Toronto is a peculiar size. It’s big enough to accommodate a good arts scene with interesting people doing interesting things, but small enough that “arts scene” is an appropriate handle: musicians know artists know playwrights know poets, etc. Our city grows by the tens of thousands each year, but there’s still a small-town residue of affinity among people with a general taste for the arts. Which means that if you are not from Toronto and you meet someone from Toronto at a show—any kind of show—it’s totally appropriate to ask whether they know Jim from Toronto Who Goes to Shows.
This is partly a good thing. It makes for less stratification across disciplines and levels of success. The city is a bungalow: people do big things here, and garner praise elsewhere, but as far as I can tell, “making it in Toronto” just means that more people ask you for favours. Maybe you get free shoes. The Toronto arts are sociable; there are cliques, but if you hang around enough, people will talk to you. In other cities you can be not invited. In Toronto at least no one will kick you out.
I’ve been here long enough that I rarely see the good anymore, although I can always see the bad. When “DIY” is entrenched as an aesthetic as well as a means, people get lazy. The Canadian preference for lower stakes, combined with our infamous passivity (aggression tends to manifest in Facebook rants about funding bodies), can lead to kind of a safe-word mentality within the arts. Cool stuff happens when no one cares who’s watching, but people are watching us now (though not as much as we’re watching them watch us), and there’s a nether region between total naivety and just owning it. Even so, Toronto can be really parochial. People tend to make stuff for their friends.
My feelings about Toronto are something like spousal indifference. But All Our Happy Days Are Stupid, a play written by Sheila Heti (it’s the one she can’t finish in How Should a Person Be?) and directed by Jordan Tannahill made me think differently. I am utterly biased: three cast members are regular Hazlitt contributors and one of them is a close friend. But the creators are biased, too: the cast members are friends of Heti and Tannahill. All of them are in the arts, but not all of them are actors. Even the audience—both rows of it—was familiar; I doubt that any two people in the room were more than one degree removed from one another. The performance space, Videofag, is a storefront in Kensington Market. The set consists of white stools, and all other props are drawn in black pen on white cutouts. It was a very Toronto production, but for once I don’t mean that pejoratively.

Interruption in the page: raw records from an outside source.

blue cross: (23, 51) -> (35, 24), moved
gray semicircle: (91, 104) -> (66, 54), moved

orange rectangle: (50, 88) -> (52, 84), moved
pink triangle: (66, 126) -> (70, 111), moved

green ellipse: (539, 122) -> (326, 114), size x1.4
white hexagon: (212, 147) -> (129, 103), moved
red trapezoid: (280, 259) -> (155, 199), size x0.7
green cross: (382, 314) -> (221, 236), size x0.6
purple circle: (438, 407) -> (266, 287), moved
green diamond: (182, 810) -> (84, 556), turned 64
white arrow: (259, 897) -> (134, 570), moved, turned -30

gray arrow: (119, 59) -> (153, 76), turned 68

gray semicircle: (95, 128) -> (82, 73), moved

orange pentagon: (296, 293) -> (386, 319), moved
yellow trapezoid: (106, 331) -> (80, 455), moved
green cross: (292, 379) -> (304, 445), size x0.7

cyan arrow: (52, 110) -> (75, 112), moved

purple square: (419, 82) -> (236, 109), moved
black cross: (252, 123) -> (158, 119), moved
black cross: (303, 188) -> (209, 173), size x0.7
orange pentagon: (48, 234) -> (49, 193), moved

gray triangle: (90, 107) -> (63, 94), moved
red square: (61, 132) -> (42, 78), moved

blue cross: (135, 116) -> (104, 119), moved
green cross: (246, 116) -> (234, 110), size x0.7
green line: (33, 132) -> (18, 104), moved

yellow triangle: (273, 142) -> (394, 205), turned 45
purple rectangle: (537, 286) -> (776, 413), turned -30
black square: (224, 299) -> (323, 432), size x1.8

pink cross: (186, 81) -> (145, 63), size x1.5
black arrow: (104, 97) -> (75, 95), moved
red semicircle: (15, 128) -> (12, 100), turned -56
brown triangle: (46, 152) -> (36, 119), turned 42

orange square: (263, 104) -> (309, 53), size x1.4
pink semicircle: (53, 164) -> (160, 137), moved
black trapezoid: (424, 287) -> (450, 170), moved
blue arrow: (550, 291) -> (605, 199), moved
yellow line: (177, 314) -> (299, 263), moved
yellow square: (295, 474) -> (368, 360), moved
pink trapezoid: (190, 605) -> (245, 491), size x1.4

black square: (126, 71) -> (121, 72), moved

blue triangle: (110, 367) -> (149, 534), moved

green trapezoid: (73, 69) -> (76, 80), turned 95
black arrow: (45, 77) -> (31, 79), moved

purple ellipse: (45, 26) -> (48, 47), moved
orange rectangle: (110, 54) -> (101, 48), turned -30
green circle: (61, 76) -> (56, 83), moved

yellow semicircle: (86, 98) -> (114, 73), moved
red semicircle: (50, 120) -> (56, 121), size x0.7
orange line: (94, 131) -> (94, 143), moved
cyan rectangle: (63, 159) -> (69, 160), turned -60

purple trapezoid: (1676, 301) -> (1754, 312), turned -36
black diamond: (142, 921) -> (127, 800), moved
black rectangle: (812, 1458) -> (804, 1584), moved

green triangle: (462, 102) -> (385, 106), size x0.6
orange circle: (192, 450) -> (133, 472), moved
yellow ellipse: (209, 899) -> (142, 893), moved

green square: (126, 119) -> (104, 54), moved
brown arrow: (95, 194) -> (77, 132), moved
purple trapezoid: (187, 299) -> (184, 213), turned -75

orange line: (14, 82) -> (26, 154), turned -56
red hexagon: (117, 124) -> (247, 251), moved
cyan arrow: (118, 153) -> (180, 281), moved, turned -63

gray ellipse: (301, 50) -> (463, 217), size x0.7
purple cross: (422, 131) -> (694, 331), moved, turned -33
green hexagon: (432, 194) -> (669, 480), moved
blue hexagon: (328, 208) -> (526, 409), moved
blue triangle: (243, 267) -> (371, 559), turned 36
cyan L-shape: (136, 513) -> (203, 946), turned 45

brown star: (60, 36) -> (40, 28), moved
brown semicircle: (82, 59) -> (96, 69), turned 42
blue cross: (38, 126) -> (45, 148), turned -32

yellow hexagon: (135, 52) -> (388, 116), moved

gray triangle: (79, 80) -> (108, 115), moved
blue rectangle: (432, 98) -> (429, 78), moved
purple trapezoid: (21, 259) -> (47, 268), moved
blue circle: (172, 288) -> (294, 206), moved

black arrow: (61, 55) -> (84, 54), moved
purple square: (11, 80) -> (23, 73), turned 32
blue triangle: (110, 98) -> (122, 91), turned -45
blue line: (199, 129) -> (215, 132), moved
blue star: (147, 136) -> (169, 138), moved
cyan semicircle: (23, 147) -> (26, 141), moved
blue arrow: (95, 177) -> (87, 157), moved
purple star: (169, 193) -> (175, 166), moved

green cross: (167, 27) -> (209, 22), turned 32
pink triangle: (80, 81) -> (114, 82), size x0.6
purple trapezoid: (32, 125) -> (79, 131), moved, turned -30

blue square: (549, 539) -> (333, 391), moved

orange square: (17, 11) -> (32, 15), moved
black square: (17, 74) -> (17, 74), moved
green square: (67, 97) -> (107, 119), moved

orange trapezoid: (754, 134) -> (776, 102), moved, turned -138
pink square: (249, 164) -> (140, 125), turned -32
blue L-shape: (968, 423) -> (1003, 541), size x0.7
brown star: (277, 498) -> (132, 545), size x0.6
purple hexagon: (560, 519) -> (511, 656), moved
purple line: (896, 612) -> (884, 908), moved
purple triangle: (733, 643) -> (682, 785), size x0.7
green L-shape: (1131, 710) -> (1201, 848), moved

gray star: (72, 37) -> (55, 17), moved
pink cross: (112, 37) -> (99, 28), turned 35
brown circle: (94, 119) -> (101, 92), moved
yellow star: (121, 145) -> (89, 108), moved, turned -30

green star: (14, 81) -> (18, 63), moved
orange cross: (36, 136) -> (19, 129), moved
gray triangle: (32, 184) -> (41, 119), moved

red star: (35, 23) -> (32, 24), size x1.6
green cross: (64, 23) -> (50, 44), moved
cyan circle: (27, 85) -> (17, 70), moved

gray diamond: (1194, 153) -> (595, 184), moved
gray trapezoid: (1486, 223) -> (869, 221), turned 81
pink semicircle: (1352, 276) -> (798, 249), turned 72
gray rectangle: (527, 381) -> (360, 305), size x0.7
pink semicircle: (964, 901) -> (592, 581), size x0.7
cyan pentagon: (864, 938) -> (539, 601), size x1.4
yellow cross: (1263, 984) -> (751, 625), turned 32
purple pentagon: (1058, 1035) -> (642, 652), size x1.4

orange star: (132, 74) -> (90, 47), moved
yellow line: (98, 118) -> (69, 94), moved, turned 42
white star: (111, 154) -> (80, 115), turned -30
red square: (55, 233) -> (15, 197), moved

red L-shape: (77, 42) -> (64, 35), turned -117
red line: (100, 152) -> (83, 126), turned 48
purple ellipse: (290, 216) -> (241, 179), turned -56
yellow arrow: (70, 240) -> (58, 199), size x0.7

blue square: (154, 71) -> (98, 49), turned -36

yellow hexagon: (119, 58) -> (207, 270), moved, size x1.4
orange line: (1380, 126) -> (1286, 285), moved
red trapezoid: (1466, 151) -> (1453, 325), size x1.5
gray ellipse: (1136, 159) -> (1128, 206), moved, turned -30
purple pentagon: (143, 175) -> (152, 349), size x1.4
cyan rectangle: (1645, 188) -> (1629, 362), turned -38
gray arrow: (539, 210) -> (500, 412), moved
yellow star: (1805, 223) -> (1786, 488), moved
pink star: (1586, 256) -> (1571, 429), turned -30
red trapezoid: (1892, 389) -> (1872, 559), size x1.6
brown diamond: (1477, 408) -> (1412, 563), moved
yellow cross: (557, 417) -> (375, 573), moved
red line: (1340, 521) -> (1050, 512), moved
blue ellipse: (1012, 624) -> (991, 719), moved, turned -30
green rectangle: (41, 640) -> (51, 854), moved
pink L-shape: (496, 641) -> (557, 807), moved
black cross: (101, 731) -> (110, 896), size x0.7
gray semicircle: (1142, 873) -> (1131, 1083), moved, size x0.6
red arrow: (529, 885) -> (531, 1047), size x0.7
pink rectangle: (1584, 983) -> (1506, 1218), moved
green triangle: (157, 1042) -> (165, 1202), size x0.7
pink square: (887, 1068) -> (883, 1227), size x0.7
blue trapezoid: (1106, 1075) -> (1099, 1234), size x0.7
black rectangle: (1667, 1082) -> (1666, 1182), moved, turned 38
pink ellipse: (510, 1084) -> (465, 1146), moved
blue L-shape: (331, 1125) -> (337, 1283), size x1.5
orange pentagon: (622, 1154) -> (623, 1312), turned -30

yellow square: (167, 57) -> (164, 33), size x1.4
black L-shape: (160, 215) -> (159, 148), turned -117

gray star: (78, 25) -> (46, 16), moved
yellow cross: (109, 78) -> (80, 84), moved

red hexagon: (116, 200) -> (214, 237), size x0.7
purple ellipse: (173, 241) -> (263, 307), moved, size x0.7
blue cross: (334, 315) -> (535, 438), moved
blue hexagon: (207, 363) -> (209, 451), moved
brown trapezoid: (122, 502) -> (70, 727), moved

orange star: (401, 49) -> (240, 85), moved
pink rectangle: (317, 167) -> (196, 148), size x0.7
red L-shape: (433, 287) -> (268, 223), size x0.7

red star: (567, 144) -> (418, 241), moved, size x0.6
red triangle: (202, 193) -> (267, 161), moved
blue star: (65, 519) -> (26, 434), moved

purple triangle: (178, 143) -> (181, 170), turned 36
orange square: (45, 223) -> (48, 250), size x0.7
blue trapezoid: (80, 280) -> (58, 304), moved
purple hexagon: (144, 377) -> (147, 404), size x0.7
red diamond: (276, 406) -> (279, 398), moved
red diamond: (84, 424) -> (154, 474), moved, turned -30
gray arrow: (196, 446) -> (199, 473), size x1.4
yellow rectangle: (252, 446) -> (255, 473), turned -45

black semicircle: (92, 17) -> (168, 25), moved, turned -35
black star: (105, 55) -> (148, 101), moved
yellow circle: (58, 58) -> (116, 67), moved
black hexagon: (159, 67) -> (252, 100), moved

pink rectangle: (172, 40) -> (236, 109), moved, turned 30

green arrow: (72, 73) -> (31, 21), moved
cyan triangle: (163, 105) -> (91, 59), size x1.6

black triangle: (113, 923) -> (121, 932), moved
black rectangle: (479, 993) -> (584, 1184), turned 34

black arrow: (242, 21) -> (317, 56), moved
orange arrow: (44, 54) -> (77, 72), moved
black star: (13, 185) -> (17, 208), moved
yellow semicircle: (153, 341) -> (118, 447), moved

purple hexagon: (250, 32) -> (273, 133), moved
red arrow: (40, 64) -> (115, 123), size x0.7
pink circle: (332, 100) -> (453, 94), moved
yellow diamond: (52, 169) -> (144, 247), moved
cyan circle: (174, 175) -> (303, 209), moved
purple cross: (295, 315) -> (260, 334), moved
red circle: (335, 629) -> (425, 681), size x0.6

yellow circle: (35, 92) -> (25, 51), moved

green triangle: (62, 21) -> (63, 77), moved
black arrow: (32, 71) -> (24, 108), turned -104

I could go on and on about how excellent the performances were and how much I enjoyed the play—the story of two families on vacation in Paris, and the fallout after a child goes missing—which has merits far beyond what I’m talking about here and you should definitely go see it if by some magic you can manage to land a ticket. But my praise is meaningless, and something else was happening, anyway. Just as affecting, for me anyway, was the spectacle of familiar people transforming entirely, and of people from a world I know inhabiting another world they made together. It was and wasn’t community theatre, which is my point: it takes a lot of magic to convince people who know you that you’re someone else, to make a familiar neighbourhood seem otherworldly.
From where I sat—about two feet from the stage—AOHDAS took all those risk factors inherent in community and made them assets. And it gave me a rare and particular feeling, that of finding new wonder in something beloved but now mundane. Regardless of audience, I think that’s the point: invoking particular feelings, and reminding us that the world is interesting.